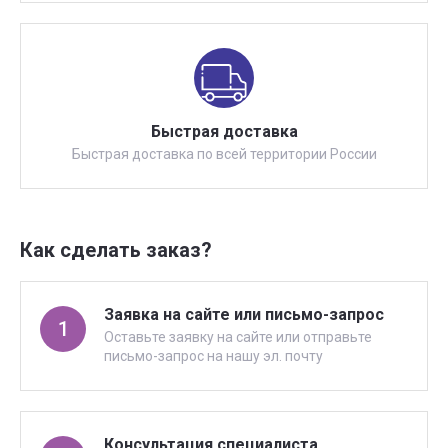
Быстрая доставка
Быстрая доставка по всей территории России
Как сделать заказ?
Заявка на сайте или письмо-запрос
1
Оставьте заявку на сайте или отправьте
письмо-запрос на нашу эл. почту
Консультация специалиста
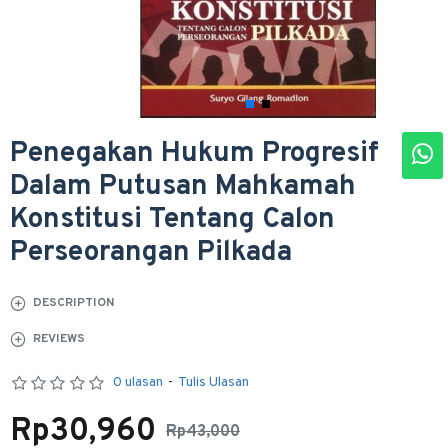
Penegakan Hukum Progresif
Dalam Putusan Mahkamah
Konstitusi Tentang Calon
Perseorangan Pilkada
DESCRIPTION
REVIEWS
0 ulasan
-
Tulis Ulasan
Rp30,960
Rp43,000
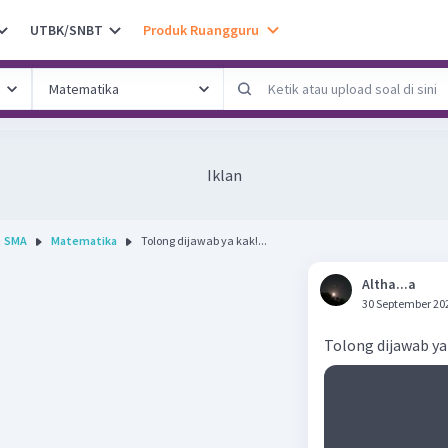
UTBK/SNBT
Produk Ruangguru
Iklan
SMA
Matematika
Tolong dijawab ya kak!...
Altha...a
30 September 20
Tolong dijawab ya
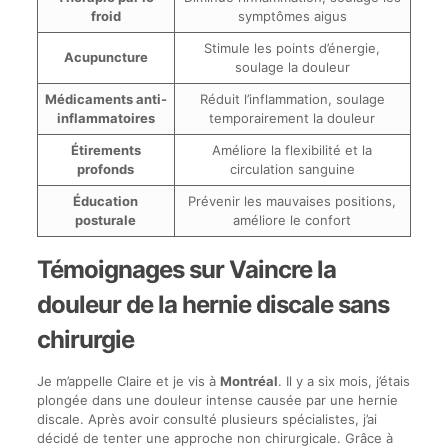
froid
symptômes aigus
Stimule les points d’énergie,
Acupuncture
soulage la douleur
Médicaments anti-
Réduit l’inflammation, soulage
inflammatoires
temporairement la douleur
Étirements
Améliore la flexibilité et la
profonds
circulation sanguine
Éducation
Prévenir les mauvaises positions,
posturale
améliore le confort
Témoignages sur Vaincre la
douleur de la hernie discale sans
chirurgie
Je m’appelle Claire et je vis à
Montréal
. Il y a six mois, j’étais
plongée dans une douleur intense causée par une hernie
discale. Après avoir consulté plusieurs spécialistes, j’ai
décidé de tenter une approche non chirurgicale. Grâce à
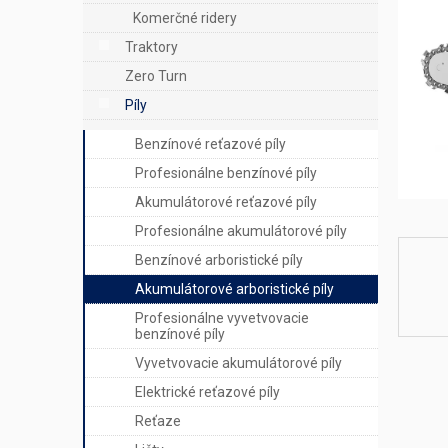
e
Komerčné ridery
l
Traktory
Zero Turn
Píly
Benzínové reťazové píly
Profesionálne benzínové píly
Akumulátorové reťazové píly
Profesionálne akumulátorové píly
Benzínové arboristické píly
Akumulátorové arboristické píly
Profesionálne vyvetvovacie
benzínové píly
Vyvetvovacie akumulátorové píly
Elektrické reťazové píly
Reťaze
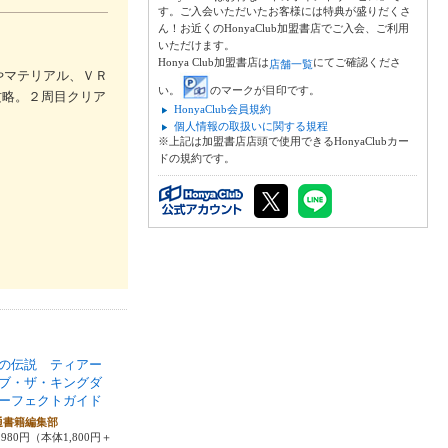
す。ご入会いただいたお客様には特典が盛りだくさ
ん！お近くのHonyaClub加盟書店でご入会、ご利用
いただけます。
Honya Club加盟書店は
にてご確認くださ
店舗一覧
やマテリアル、ＶＲ
い。
のマークが目印です。
攻略。２周目クリア
HonyaClub会員規約
個人情報の取扱いに関する規程
※上記は加盟書店店頭で使用できるHonyaClubカー
ドの規約です。
の伝説 ティアー
ブ・ザ・キングダ
ーフェクトガイド
通書籍編集部
980円（本体1,800円＋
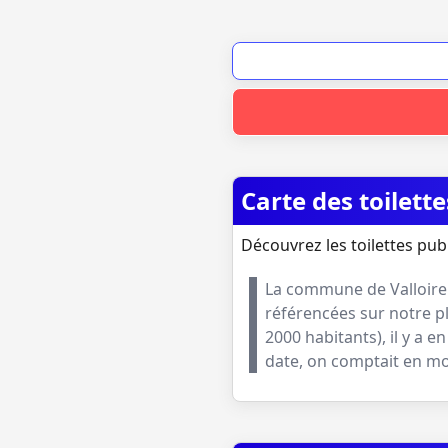
Carte des toilette
Découvrez les toilettes publ
La commune de
Valloire
référencées sur notre p
2000 habitants
), il y a
date, on comptait en 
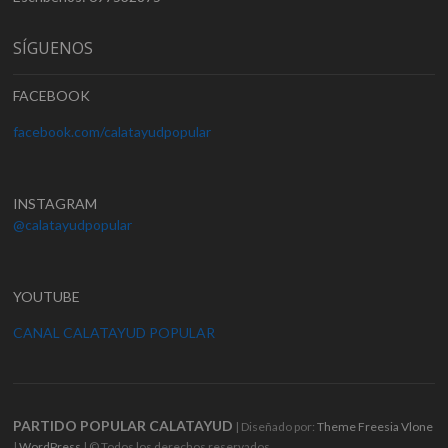
SÍGUENOS
FACEBOOK
facebook.com/calatayudpopular
INSTAGRAM
@calatayudpopular
YOUTUBE
CANAL CALATAYUD POPULAR
PARTIDO POPULAR CALATAYUD
| Diseñado por:
Theme Freesia
Vlone
|
WordPress
| © Todos los derechos reservados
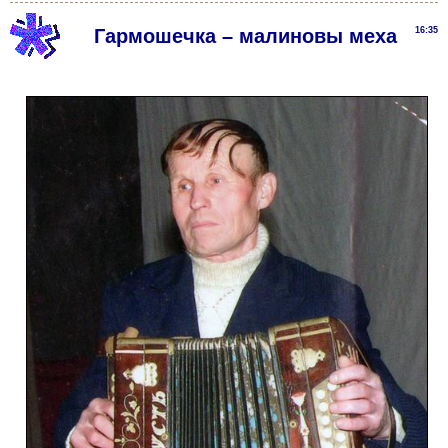
Гармошечка – малиновы меха
16:35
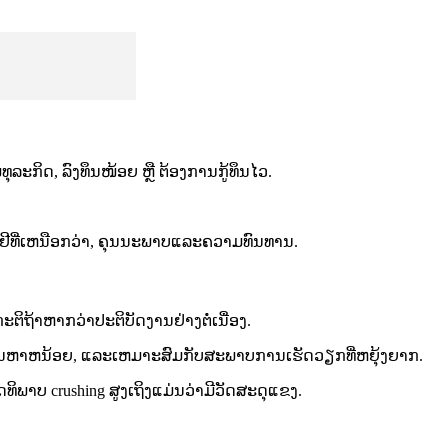
ມທຸລະກິດ, ລົງທຶນໜ້ອຍ ຫຼື ຕ້ອງການກູ້ທຶນໄວ.
ນໂລຢີທີ່ເຫນືອກວ່າ, ຄຸນນະພາບແລະຄວາມທົນທານ.
ະຕິຖ້າຫາກວ່າປະຕິບັດງານຢ່າງຕໍ່ເນື່ອງ.
ດີ, ມີບັນຫາຫນ້ອຍ, ແລະເຫມາະສົມກັບສະພາບການເຮັດວຽກທີ່ຫຍຸ້ງຍາກ.
ດທິພາບ crushing ສູງເຖິງແມ່ນວ່າມີວັດສະດຸແຂງ.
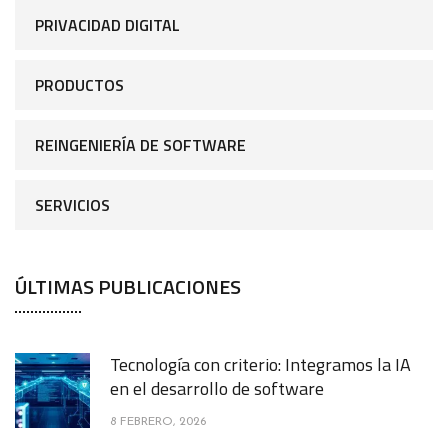
PRIVACIDAD DIGITAL
PRODUCTOS
REINGENIERÍA DE SOFTWARE
SERVICIOS
ÚLTIMAS PUBLICACIONES
Tecnología con criterio: Integramos la IA
en el desarrollo de software
8 FEBRERO, 2026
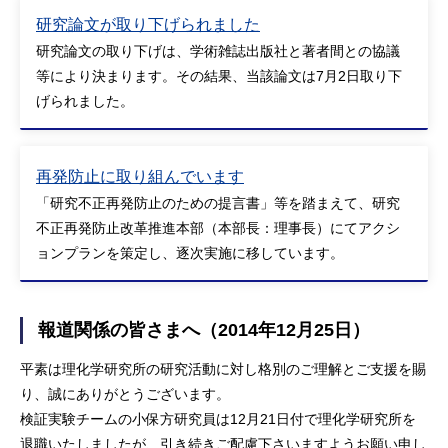
研究論文が取り下げられました
研究論文の取り下げは、学術雑誌出版社と著者間との協議
等により決まります。その結果、当該論文は7月2日取り下
げられました。
再発防止に取り組んでいます
「研究不正再発防止のための提言書」等を踏まえて、研究
不正再発防止改革推進本部（本部長：理事長）にてアクシ
ョンプランを策定し、逐次実施に移しています。
報道関係の皆さまへ（2014年12月25日）
平素は理化学研究所の研究活動に対し格別のご理解とご支援を賜
り、誠にありがとうございます。
検証実験チームの小保方研究員は12月21日付で理化学研究所を
退職いたしましたが、引き続きご配慮下さいますようお願い申し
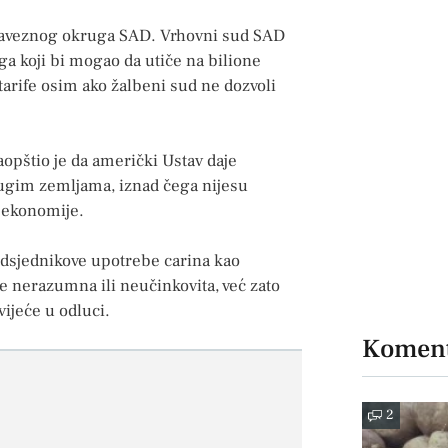
 saveznog okruga SAD. Vrhovni sud SAD
ga koji bi mogao da utiče na bilione
 tarife osim ako žalbeni sud ne dozvoli
pštio je da američki Ustav daje
rugim zemljama, iznad čega nijesu
 ekonomije.
dsjednikove upotrebe carina kao
je nerazumna ili neučinkovita, već zato
vijeće u odluci.
Koment
2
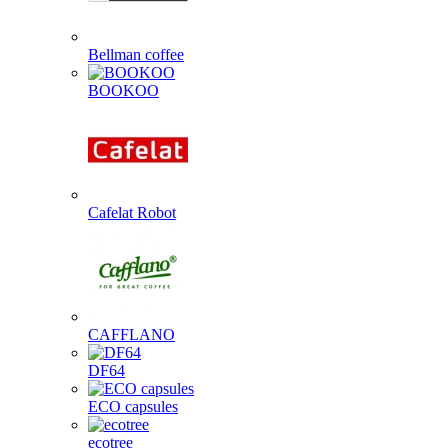
Bellman coffee
BOOKOO
Cafelat Robot
CAFFLANO
DF64
ECO capsules
ecotree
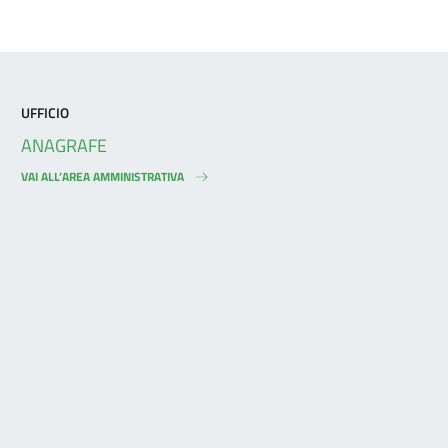
UFFICIO
ANAGRAFE
VAI ALL’AREA AMMINISTRATIVA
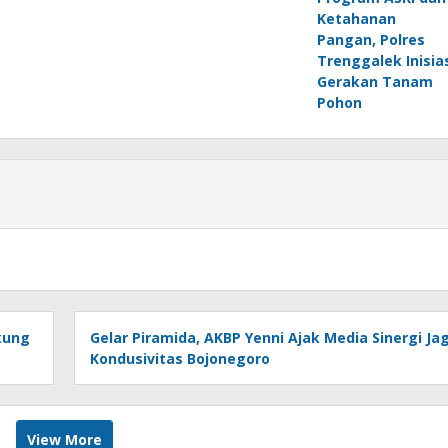
Ketahanan
Pangan, Polres
Trenggalek Inisia
Gerakan Tanam
Pohon
kung
Gelar Piramida, AKBP Yenni Ajak Media Sinergi Ja
Kondusivitas Bojonegoro
View More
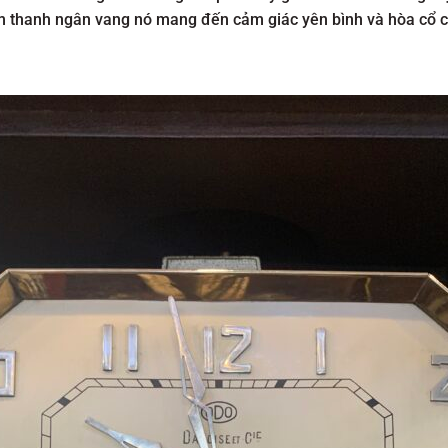
. Âm thanh ngân vang nó mang đến cảm giác yên bình và hòa cổ 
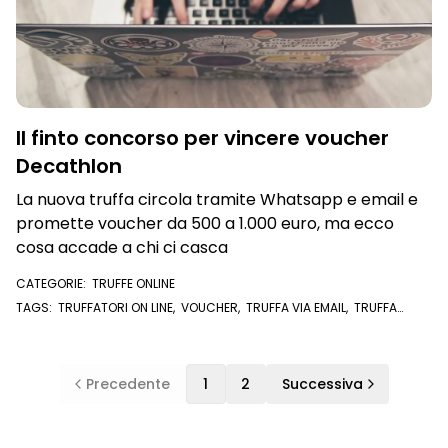
Il finto concorso per vincere voucher
Decathlon
La nuova truffa circola tramite Whatsapp e email e
promette voucher da 500 a 1.000 euro, ma ecco
cosa accade a chi ci casca
CATEGORIE:
TRUFFE ONLINE
TAGS:
TRUFFATORI ON LINE
,
VOUCHER
,
TRUFFA VIA EMAIL
,
TRUFFA
WHATSAPP
,
TRUFFA
,
CYBERTRUFFE
,
CONCORSO
,
DECATHLON
,
TRUFFE
ONLINE
,
EMAIL
Precedente
1
2
Successiva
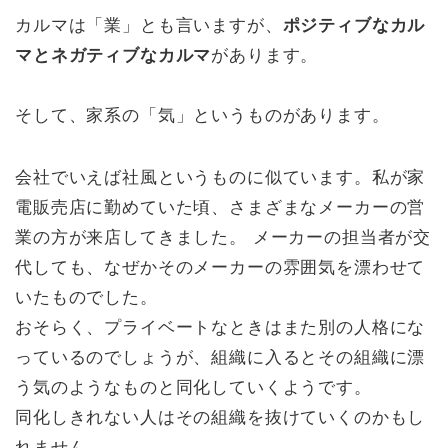
カルマは「業」とも言いますが、
ポジティブなカル
マとネガティブなカルマ
があります。
そして、家系の「気」というものがあります。
会社でいえば社風というものに似ています。私が家
電販売店に勤めていた頃、さまざまなメーカーの営
業の方が来店してきました。 メーカーの担当者が交
代しても、なぜかそのメーカーの雰囲気を漂わせて
いたものでした。
おそらく、プライベートなときはまた別の人格にな
っているのでしょうが、組織に入るとその組織に漂
う気のようなものと同化していくようです。
同化しきれない人はその組織を抜けていくのかもし
れません。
== == ==
# What to work on
Pick each line holding "Tolong" out of the entries above and return it.

# Answer
Tolong dijawab ya kak!...
Tolong dijawab ya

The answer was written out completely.